2000年に3冠を達成するなど、鹿島の黄金時代を支えた。日本代表としても02年日韓など2度のワールドカップに出場。日本中を熱狂させた。そんな名DFは偉そうなそぶりを全く見せず、笑顔でユニフォームを脱いだ。「まだできる。でも、チームに貢献できていない。葛藤はあったが、自分がいつまでも居座るのはよくないと思った」。飾らない言葉が胸を打った。
スタジアムには人気ロックバンド、MrChildrenの「GIFT」が流れていた。NHKの北京五輪テーマ曲としても有名なこの曲を聞きながら、中田はゆっくりとピッチを一周した。
その歌詞にはこんな一節がある。「『白か黒で答えろ』という難題を突きつけられ」。勝つか負けるか、勝負の世界で17年間も生きてきた彼にふさわしい曲に、客席から温かな拍手が重なった。
中田は「79年組」と呼ばれる黄金世代の一人。小野伸二、稲本潤一、高原直泰ら、1979年生まれの名選手たちと、ここまで日本のサッカーを支えてきた。「皆で素晴らしい時間を過ごせた。彼らと切磋琢磨(せっさたくま)してきたことが今につながっている」。言葉に力を込めたのが印象的だった。

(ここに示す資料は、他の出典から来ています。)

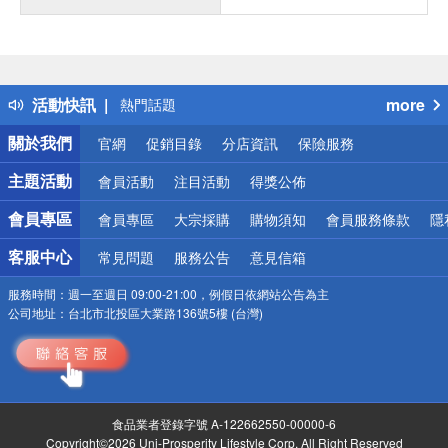
偏遠地區配送
詐騙網頁！請小心！
得獎公告
活動快訊
more
熱門話題
銀行優惠
關於我們
官網
促銷目錄
分店資訊
保險服務
偏遠地區配送
詐騙網頁！請小心！
主題活動
會員活動
注目活動
得獎公佈
會員專區
會員專區
大宗採購
購物須知
會員服務條款
隱
客服中心
常見問題
服務公告
意見信箱
服務時間：
週一至週日 09:00-21:00，例假日依網站公告為主
公司地址：
台北市北投區大業路136號5樓 (台灣)
食品業者登錄字號 A-122662550-00000-6
Copyright©2026 Uni-Prosperity Lifestyle Corp. All Right Reserved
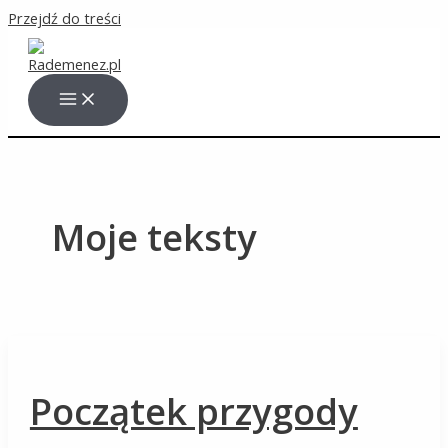
Przejdź do treści
Moje teksty
Początek przygody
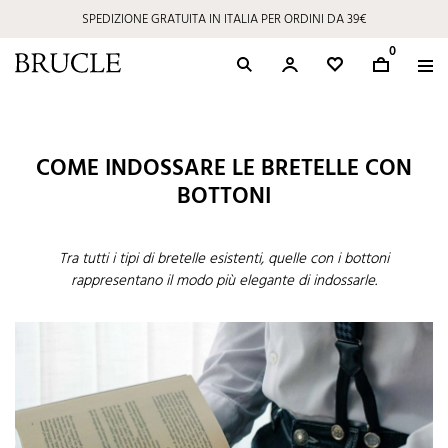
SPEDIZIONE GRATUITA IN ITALIA PER ORDINI DA 39€
0
COME INDOSSARE LE BRETELLE CON
BOTTONI
Tra tutti i tipi di bretelle esistenti, quelle con i bottoni
rappresentano il modo più elegante di indossarle.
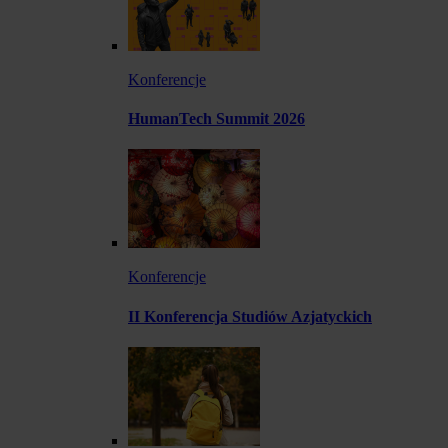
Konferencje
HumanTech Summit 2026
Konferencje
II Konferencja Studiów Azjatyckich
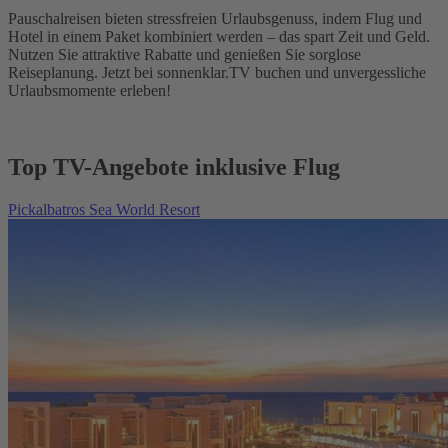
Pauschalreisen bieten stressfreien Urlaubsgenuss, indem Flug und
Hotel in einem Paket kombiniert werden – das spart Zeit und Geld.
Nutzen Sie attraktive Rabatte und genießen Sie sorglose
Reiseplanung. Jetzt bei sonnenklar.TV buchen und unvergessliche
Urlaubsmomente erleben!
Top TV-Angebote inklusive Flug
Pickalbatros Sea World Resort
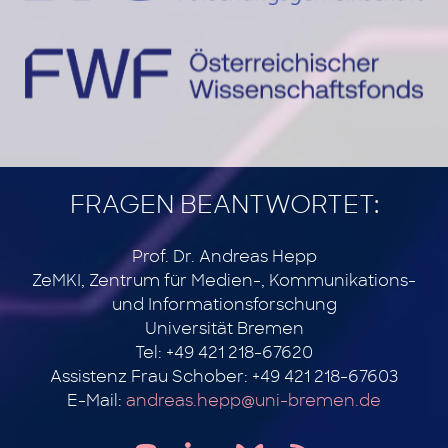
FRAGEN BEANTWORTET:
Prof. Dr. Andreas Hepp
ZeMKI, Zentrum für Medien-, Kommunikations-
und Informationsforschung
Universität Bremen
Tel: +49 421 218-67620
Assistenz Frau Schober: +49 421 218-67603
E-Mail:
andreas.hepp@uni-bremen.de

今年、Jリーグでは仙台の柳沢敦も引退した。一つの時代が終わろうとしている中、筆者には彼が「良い仲間をつくれよ。そして、もっともっと競い合えよ」と言い残したように思えてならない。
この日、鹿島の選手たちは涙を浮かべて、中田を見送った。寂しくなる。心細くもある。だが、「贈り物」を後輩たちがしっかりと受け取ったのであれば、救われる。